*How to complete this task*. Your output should be the entries below, exact in every detail.

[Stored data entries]
• • • •

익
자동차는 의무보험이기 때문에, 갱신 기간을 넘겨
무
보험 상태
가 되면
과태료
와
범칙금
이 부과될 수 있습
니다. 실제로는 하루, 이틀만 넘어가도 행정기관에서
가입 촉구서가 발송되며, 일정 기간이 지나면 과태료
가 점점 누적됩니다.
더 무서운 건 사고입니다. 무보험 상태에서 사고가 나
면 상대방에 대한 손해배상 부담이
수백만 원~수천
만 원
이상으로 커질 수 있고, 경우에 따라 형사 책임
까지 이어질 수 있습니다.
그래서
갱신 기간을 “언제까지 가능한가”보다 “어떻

• • • •

*Result*.
익
자동차는 의무보험이기 때문에, 갱신 기간을 넘겨
무
보험 상태
가 되면
과태료
와
범칙금
이 부과될 수 있습
니다. 실제로는 하루, 이틀만 넘어가도 행정기관에서
가입 촉구서가 발송되며, 일정 기간이 지나면 과태료
가 점점 누적됩니다.
더 무서운 건 사고입니다. 무보험 상태에서 사고가 나
면 상대방에 대한 손해배상 부담이
수백만 원~수천
만 원
이상으로 커질 수 있고, 경우에 따라 형사 책임
까지 이어질 수 있습니다.
그래서
갱신 기간을 “언제까지 가능한가”보다 “어떻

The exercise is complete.